Тоннер спорить не стал.
— В таком случае два вопроса, — встал с места Терлецкий. — Где, по-вашему, Северская прячется? И как ей удается ходить по дому незамеченной?
— Я, кажется, знаю, — сказал генерал. Заинтересованные взоры моментально обратились на него. Веригин же многозначительно замолчал.
— Ваше высокопревосходительство, не томите, где она? — нетерпеливо спросил Федор Максимович.
— Сейчас расскажу. Только история эта долгая. Не возражаете, если я подымлю?
— Так вы же бросили курить! — ехидно напомнил Тучин.
— Что за вздор! Где моя трубка?
Генерал посмотрел на Гришку и тут сообразил, что говорит по-французски. Пришлось повторить на русском.
Расстроенный Гришка скрепя сердце поднес Павлу Павловичу курительный прибор. Хотел лакей брошенную Веригиным трубку себе оставить, да, видно, не судьба!
Все курящие составили Павлу Павловичу компанию.
Генерал как перешел на русский, так и продолжал — пришлось Терлецкому вспомнить об обязанностях переводчика.
— Эту историю поведал мне отставной губернатор. Фамилию и губернию называть не буду, сами поймете почему. Упомяну только — это очень важно, — что несмотря на преклонные годы, губернатор сохранил ясность ума и твердость памяти. Назовем его Иваном Ивановичем.
Председателем уголовной палаты в той губернии служил некто Леонтий Алексеевич Нащокин. Человек богатый, хваткий, из всего способный извлекать выгоду. И что немаловажно — умевший со всеми делиться. Никто жадным или прижимистым его не считал, но своей выгоды он не упускал никогда. Один пример: как-то Леонтий Алексеевич подсчитал, сколько дней в году его крестьяне не работают из-за церковных праздников. Ужаснулся: сколько денег из-за ерунды теряет! И отменил в своих владениях православие. В церковь крестьянам ходить запретил, сказал, что за всех будет молиться самолично. Холопы возмутились, чуть ли не бунт устроили, так он зачинщиков — в солдаты, а остальных выпорол. Правда, чуточку уступил — дозволил крещение и отпевание.
— А почему священник начальству не донес? — спросил отец Алексей.
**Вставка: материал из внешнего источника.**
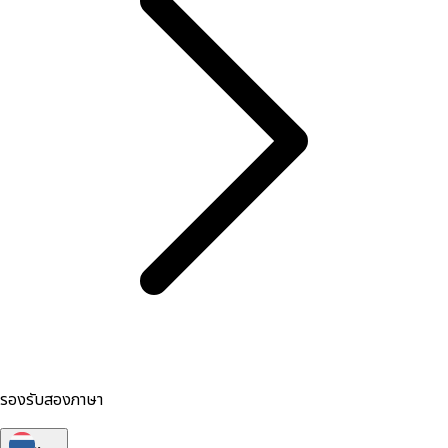
รองรับสองภาษา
— Местный архиерей с Нащокиным дружил, сами понимаете, не бескорыстно. На нужные связи Леонтий Алексеевич денег не жалел, всегда сторицей они ему возвращались. Сослали строптивого священника в монастырь, а в нащокинский приход прислали нового, покладистого. Надо сказать, что губернаторствовал Иван Иванович долго и за время его славного правления губернский городок из маленького превратился в большой. И кладбище, когда-то разбитое на окраине, внезапно оказалось в центре. Что крайне неудобно: сами понимаете, запах, похоронные процессии мимо губернаторского дома каждый день туда-сюда ездят, а вздумает Иван Иванович прокатиться, сразу кладбище по пути узрит. Решил выделить новое место для захоронений, а старое засыпать и парк устроить.
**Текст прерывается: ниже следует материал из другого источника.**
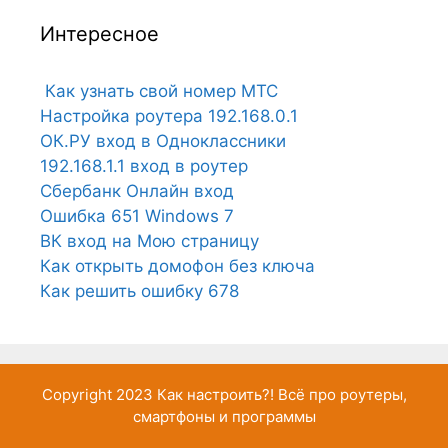
Интересное
Как узнать свой номер МТС
Настройка роутера 192.168.0.1
ОК.РУ вход в Одноклассники
192.168.1.1 вход в роутер
Сбербанк Онлайн вход
Ошибка 651 Windows 7
ВК вход на Мою страницу
Как открыть домофон без ключа
Как решить ошибку 678
Copyright 2023
Как настроить?!
Всё про роутеры,
смартфоны и программы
Догадайтесь, кому такой выгодный подряд достался? Сам Нащокин в это время задумал вместо деревянного дома выстроить себе в городе каменный, двухэтажный, в двух шагах от губернаторского. Само собой, кирпичи покупать не стал, заставил крестьян изготовлять кустарным способом. Осмотрев старое кладбище, задумал и на фундаменте сэкономить, использовать старые могильные плиты. Повелел дворовым ночью тайком их свозить на стройку. Те возроптали, но и этот бунт Нащокин успешно подавил.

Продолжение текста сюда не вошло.